### Problem to work on:
Print each line from the start of the records below up through the line where "Коробка раздаточная с ДОМ 40% ( i" is found, exactly as given.

### Material supplied:
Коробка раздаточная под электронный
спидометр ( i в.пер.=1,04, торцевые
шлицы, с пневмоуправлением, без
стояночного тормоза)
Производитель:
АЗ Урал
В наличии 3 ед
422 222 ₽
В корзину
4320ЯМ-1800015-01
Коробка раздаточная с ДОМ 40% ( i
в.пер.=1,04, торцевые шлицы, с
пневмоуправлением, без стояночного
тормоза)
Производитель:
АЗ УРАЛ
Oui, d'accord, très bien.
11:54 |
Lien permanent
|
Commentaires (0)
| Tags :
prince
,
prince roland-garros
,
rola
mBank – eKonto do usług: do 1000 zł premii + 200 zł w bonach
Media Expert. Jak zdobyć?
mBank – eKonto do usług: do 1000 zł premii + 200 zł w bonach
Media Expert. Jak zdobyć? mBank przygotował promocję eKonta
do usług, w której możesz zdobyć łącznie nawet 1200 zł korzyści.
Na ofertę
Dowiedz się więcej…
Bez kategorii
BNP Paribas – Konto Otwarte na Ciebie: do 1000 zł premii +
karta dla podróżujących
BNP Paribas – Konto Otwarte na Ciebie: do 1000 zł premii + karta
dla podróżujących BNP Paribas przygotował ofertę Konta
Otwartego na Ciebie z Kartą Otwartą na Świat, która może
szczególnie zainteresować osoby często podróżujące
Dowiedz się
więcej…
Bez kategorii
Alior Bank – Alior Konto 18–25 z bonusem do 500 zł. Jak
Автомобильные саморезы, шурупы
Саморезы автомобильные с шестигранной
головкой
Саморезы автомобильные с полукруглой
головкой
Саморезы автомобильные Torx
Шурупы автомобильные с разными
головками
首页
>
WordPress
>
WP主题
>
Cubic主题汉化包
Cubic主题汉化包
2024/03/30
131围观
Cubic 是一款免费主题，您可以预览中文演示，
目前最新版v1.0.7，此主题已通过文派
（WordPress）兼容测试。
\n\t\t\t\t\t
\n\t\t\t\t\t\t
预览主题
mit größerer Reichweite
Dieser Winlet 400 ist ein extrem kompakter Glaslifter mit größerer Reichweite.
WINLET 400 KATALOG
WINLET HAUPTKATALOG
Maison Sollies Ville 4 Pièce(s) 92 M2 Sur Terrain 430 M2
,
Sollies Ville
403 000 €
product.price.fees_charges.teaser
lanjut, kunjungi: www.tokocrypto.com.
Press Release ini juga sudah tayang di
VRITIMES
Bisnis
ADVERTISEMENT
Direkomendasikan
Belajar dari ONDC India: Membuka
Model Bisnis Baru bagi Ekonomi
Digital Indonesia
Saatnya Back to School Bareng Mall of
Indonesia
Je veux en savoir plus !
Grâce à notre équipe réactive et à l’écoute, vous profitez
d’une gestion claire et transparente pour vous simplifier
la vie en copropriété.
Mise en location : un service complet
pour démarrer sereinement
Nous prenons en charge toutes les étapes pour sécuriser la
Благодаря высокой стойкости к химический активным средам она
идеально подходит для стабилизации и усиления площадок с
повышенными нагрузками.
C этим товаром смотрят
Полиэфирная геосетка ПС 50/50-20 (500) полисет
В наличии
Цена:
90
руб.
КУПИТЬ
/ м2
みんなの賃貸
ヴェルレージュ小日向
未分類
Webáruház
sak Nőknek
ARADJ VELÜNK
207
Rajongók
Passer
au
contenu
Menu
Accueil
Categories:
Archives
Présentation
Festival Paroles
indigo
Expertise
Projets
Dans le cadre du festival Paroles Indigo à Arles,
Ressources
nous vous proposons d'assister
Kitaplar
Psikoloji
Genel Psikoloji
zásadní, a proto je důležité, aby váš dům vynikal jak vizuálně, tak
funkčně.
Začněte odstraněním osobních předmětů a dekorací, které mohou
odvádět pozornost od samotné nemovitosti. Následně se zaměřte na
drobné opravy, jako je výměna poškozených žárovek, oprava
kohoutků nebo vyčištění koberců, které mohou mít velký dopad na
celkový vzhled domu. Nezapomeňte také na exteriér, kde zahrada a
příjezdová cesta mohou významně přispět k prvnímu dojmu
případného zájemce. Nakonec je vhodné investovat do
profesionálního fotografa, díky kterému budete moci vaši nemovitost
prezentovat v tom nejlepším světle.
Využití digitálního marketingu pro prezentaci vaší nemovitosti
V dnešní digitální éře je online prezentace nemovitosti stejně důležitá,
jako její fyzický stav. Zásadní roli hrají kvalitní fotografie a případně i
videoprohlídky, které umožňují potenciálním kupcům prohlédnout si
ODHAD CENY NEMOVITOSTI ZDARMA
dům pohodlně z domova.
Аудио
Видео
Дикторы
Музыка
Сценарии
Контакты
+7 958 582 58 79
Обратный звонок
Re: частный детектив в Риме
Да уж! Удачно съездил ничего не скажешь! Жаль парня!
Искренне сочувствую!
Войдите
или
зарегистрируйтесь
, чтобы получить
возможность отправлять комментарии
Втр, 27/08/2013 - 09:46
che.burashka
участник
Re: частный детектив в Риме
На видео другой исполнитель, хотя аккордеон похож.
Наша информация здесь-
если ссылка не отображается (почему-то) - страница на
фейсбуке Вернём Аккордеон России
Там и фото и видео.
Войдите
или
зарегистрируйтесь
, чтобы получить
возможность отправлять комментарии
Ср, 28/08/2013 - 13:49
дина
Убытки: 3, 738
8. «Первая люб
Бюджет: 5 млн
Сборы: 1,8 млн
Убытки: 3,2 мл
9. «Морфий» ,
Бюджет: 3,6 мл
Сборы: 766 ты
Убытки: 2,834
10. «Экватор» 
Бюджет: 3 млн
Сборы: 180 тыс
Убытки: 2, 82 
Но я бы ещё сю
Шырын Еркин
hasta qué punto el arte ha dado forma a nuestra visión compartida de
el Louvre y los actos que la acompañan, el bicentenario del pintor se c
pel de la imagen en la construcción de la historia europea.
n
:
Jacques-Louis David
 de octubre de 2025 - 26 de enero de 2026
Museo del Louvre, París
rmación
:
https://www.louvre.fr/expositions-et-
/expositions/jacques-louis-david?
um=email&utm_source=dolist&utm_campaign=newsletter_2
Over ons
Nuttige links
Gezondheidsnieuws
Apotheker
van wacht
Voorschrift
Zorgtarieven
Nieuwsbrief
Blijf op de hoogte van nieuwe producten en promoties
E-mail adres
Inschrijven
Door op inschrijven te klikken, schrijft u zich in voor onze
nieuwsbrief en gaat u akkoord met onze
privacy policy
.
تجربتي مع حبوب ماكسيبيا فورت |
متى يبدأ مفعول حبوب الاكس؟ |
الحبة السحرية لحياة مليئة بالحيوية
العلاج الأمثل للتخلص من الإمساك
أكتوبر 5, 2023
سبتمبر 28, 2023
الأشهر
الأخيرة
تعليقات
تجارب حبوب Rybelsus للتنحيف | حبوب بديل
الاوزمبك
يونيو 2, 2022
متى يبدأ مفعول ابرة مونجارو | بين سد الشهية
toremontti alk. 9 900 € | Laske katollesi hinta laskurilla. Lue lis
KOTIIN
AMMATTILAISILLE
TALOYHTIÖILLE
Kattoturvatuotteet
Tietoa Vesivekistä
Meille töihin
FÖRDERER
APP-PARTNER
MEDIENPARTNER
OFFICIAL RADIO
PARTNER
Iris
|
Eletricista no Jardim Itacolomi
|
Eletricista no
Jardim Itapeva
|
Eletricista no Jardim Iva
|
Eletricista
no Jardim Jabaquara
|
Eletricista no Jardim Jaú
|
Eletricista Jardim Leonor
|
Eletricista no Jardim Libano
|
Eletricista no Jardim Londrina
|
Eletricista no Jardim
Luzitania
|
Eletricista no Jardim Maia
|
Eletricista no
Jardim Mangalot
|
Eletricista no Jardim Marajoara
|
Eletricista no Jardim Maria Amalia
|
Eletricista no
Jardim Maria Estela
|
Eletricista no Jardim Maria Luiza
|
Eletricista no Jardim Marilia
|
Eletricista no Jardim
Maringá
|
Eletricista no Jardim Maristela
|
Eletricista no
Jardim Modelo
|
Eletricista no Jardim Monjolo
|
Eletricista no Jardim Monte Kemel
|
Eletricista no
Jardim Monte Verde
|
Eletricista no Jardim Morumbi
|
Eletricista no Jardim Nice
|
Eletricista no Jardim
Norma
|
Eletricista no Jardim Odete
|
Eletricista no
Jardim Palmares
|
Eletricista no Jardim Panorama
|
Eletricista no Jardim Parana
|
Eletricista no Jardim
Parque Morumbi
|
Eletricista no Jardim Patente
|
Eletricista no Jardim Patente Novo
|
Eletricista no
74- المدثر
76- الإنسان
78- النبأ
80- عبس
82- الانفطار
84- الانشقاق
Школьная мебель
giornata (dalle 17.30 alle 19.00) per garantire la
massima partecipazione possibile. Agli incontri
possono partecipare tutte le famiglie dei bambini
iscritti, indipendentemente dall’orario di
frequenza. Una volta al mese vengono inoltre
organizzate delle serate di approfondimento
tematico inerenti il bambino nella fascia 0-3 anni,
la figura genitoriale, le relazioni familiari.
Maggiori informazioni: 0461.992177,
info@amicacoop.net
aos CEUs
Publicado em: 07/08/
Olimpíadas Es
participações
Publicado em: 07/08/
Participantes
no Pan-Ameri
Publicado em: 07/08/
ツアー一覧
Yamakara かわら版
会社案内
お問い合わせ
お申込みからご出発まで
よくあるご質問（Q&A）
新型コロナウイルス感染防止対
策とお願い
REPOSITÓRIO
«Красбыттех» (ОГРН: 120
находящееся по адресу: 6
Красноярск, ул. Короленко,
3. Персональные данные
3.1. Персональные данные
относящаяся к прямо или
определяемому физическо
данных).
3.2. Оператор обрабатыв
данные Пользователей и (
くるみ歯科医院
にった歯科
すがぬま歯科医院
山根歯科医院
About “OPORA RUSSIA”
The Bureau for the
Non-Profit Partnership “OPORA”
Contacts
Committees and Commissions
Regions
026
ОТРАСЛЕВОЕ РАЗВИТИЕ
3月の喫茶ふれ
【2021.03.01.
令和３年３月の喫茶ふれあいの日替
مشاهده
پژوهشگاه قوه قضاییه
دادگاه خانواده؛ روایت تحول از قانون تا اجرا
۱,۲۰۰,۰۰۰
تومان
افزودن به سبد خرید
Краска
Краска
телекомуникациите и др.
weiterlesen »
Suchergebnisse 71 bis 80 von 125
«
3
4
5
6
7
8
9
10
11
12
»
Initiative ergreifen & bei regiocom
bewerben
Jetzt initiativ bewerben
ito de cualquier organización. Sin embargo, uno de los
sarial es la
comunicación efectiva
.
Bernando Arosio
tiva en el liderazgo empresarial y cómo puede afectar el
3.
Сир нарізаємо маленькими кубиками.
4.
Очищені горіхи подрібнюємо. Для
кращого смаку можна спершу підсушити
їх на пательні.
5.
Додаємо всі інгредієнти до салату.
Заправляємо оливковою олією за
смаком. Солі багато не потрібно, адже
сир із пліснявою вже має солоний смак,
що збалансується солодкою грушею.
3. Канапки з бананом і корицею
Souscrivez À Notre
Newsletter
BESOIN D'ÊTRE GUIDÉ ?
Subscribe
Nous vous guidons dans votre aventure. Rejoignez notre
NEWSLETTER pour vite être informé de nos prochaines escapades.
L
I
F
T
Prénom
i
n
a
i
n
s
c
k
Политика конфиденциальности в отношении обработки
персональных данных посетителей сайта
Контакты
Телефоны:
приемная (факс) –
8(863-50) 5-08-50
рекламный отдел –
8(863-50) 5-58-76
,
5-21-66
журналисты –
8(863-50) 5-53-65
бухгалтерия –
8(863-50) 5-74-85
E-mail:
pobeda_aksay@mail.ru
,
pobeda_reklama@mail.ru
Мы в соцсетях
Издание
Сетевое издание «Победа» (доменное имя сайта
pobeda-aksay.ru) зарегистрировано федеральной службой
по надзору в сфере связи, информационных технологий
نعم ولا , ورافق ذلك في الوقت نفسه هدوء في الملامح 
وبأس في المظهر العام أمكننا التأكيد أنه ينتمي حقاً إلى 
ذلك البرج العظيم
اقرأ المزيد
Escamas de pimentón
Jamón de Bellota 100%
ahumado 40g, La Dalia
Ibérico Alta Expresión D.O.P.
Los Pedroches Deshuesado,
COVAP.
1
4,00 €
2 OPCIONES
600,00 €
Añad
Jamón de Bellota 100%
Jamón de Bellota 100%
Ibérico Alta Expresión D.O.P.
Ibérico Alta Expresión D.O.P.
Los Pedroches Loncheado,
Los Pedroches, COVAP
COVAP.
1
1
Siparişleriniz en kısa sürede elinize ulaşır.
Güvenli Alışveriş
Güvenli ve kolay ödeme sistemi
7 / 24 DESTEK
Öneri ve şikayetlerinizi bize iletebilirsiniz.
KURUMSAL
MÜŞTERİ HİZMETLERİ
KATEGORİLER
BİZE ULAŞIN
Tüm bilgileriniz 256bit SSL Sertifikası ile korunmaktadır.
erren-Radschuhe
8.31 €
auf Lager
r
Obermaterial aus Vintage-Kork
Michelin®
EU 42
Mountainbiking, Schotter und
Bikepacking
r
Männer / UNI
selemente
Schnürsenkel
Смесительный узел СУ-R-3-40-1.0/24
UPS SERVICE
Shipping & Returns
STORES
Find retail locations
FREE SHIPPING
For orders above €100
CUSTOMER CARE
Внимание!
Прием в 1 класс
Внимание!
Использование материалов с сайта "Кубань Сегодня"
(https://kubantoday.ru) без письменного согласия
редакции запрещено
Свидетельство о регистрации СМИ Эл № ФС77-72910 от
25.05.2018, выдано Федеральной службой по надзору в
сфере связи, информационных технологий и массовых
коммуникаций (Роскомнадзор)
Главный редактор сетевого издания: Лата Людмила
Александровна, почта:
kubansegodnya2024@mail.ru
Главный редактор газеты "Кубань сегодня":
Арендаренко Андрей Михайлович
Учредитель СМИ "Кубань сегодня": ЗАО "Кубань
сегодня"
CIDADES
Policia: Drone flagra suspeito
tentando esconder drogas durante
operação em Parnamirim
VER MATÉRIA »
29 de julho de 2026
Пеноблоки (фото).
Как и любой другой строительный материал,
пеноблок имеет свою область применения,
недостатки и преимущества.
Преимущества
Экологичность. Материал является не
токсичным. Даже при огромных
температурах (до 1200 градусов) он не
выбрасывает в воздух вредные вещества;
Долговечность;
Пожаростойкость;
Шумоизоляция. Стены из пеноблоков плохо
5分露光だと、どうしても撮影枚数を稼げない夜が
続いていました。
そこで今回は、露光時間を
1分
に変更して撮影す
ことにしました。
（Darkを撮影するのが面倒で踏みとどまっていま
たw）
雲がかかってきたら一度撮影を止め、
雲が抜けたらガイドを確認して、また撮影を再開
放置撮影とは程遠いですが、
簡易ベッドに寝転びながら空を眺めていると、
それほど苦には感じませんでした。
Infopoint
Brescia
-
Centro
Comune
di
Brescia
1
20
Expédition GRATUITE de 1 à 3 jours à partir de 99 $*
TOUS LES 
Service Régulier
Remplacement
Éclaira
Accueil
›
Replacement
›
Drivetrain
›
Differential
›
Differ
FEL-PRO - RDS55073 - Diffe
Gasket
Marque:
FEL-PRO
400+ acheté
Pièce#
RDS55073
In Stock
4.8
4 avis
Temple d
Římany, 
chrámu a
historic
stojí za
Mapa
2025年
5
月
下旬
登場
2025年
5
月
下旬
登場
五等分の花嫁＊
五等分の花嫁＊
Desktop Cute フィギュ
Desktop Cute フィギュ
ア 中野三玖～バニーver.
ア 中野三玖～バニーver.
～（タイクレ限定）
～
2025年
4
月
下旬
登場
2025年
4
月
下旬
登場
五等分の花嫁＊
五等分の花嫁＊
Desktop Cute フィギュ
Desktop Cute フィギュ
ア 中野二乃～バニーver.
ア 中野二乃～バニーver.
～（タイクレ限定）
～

### Response:
Коробка раздаточная под электронный
спидометр ( i в.пер.=1,04, торцевые
шлицы, с пневмоуправлением, без
стояночного тормоза)
Производитель:
АЗ Урал
В наличии 3 ед
422 222 ₽
В корзину
4320ЯМ-1800015-01
Коробка раздаточная с ДОМ 40% ( i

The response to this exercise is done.